There is "I'm hungry" and then there is "If I don't eat something, I'm going to crash." It is not success, it means something is really imbalanced in your diet, and if you have the mental power to successfully ignore it, well, isn't that just an eating disorder?
That's no more of an eating disorder than the inverse: not having the mental power to acknowledge and respond to it appropriately.
Anyways, parent comment didn't say to starve yourself. It said to learn to be okay with being a bit hungry. Instead of learning to be okay with the feeling of hunger, people learn to be okay with the equally unpleasant feeling of being stuffed.
Grand parent's comment was about feeling ravenous during swimming, not just "hungry." Diet is not as simple as eating less food, since you are eating less, you need to make an extra effort to ensure your body is still getting what it needs.
I've heard people say "I'm famished!" and I don't for a second think that they've been through a literal famine and are starving to death. Maybe GP used "ravenous" literally, or maybe it's just a figure of speech to indicate having built up a good appetite.
I've totally had points where my work out crashed because my body was out of something. It could be water, protein, or even sugar or salt. There is a huge difference between "hungry" and body is shaking, weak feeling.
I meant that I was ravenous after swimming, not typically during. I used that word because it's different than the usual "I'm a bit peckish" that happens in the morning or after a few hours of not eating. I like the comment about thirst, it could easily be that.

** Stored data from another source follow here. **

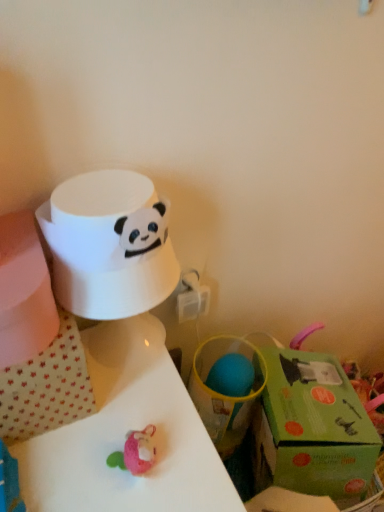 Find the location of a particular element. empty space that is ontop of white glossy table at center is located at coordinates (108, 417). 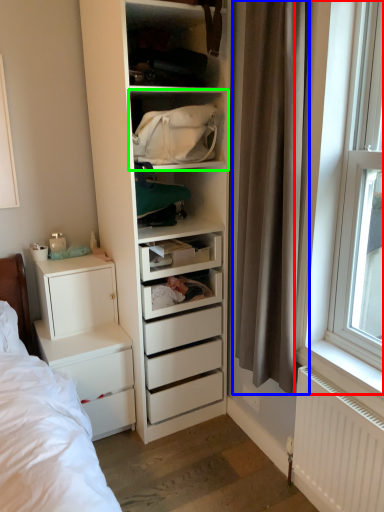 Question: Which object is positioned closest to window (highlighted by a red box)? Select from curtain (highlighted by a blue box) and shelf (highlighted by a green box).

Choices:
 (A) curtain
 (B) shelf

Answer: (A) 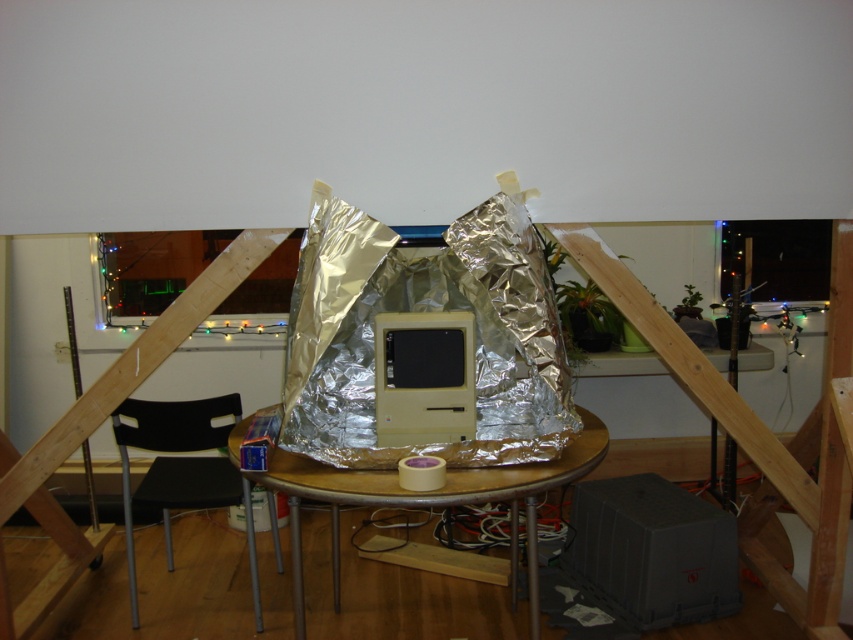 Between matte plastic desktop computer at center and metallic reflective monitor at upper right, which one has less height?

With less height is matte plastic desktop computer at center.

Locate an element on the screen. Image resolution: width=853 pixels, height=640 pixels. matte plastic desktop computer at center is located at coordinates (422, 378).

Does point (421, 396) lie in front of point (727, 259)?

Yes, it is in front of point (727, 259).

Where is `matte plastic desktop computer at center`? matte plastic desktop computer at center is located at coordinates (422, 378).

Is black plastic chair at lower left in front of metallic reflective monitor at upper right?

Yes, it is.

Is black plastic chair at lower left behind metallic reflective monitor at upper right?

No, black plastic chair at lower left is in front of metallic reflective monitor at upper right.

Who is more distant from viewer, (183, 436) or (802, 292)?

Point (802, 292)

Find the location of `black plastic chair at lower left`. black plastic chair at lower left is located at coordinates (181, 468).

Between point (531, 504) and point (155, 460), which one is positioned in front?

Point (531, 504)

Who is more distant from viewer, (247, 474) or (235, 499)?

Positioned behind is point (235, 499).

This screenshot has height=640, width=853. I want to click on wooden table at center, so click(x=419, y=492). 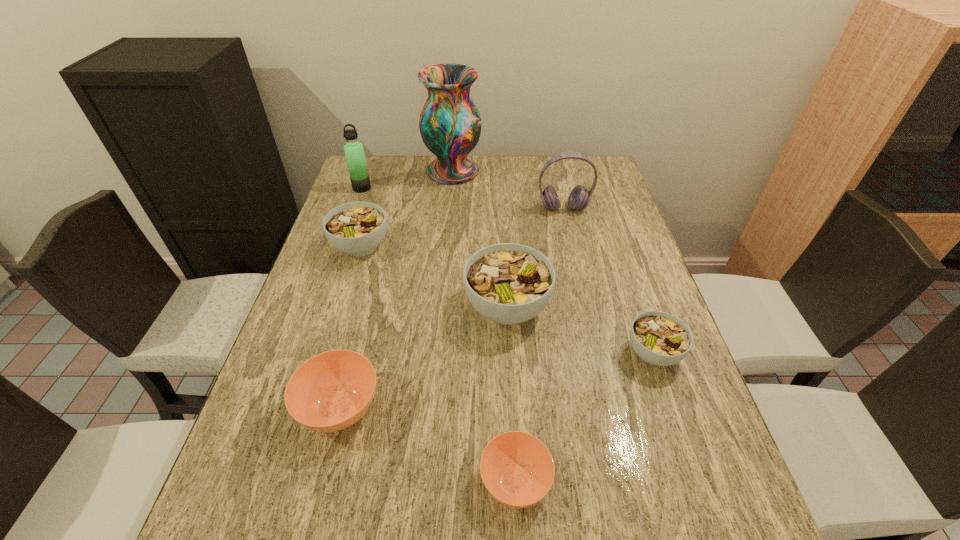 Image resolution: width=960 pixels, height=540 pixels. I want to click on vase, so click(x=450, y=124).

You are a GUI agent. You are given a task and a screenshot of the screen. Output one action in this format:
    pyautogui.click(x=<x>, y=<y>)
    Task: Click on the thermos bottle
    Image resolution: width=960 pixels, height=540 pixels.
    Given the screenshot: What is the action you would take?
    pyautogui.click(x=354, y=152)

This screenshot has height=540, width=960. Find the location of `headset`. headset is located at coordinates (579, 198).

At what (x,y) coordinates should I click in order to perform the action: click on the sixth nearest object. Please return your answer as a coordinate pair (x, y). This screenshot has width=960, height=540. Looking at the image, I should click on click(579, 198).

You are a GUI agent. You are given a task and a screenshot of the screen. Output one action in this format:
    pyautogui.click(x=<x>, y=<y>)
    Task: Click on the second white soup bowl from right to left
    This screenshot has width=960, height=540.
    Given the screenshot: What is the action you would take?
    pyautogui.click(x=507, y=283)

The width and height of the screenshot is (960, 540). I want to click on the fifth shortest object, so click(507, 283).

Where is `the farthest white soup bowl`? the farthest white soup bowl is located at coordinates (356, 228).

Image resolution: width=960 pixels, height=540 pixels. I want to click on the leftmost white soup bowl, so click(356, 228).

Image resolution: width=960 pixels, height=540 pixels. What are the coordinates of `the left peach soup bowl` in the screenshot? It's located at (331, 391).

Locate an element on the screen. the rightmost white soup bowl is located at coordinates (659, 338).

I did bodybuilding for ~5 years and did the whole bulk/cut cycle every 3-4 months so I had quite a few cutting session and a few times I let myself go (30-40lbs overweight) and had to lose more than 10-15lbs; in those instances I did IF (Intermittent Fasting) and ate in 6-7 hour windows (evening). The first week or so you get pretty hungry in the morning, but after that it's pretty easy.
I only say this because I want to express that I'm familiar with just being a bit hungry vs much more than that. When I was 19 I lived with a friend and we were both broke, I dropped from 180lbs to 145lbs (on my frame that was skeletal) in a few months from not eating much at all. That was pretty severe hunger, but even my ravenous after swimming isn't as bad as that was.
FWIW, and if it matters at all, I'll be 39 in a month.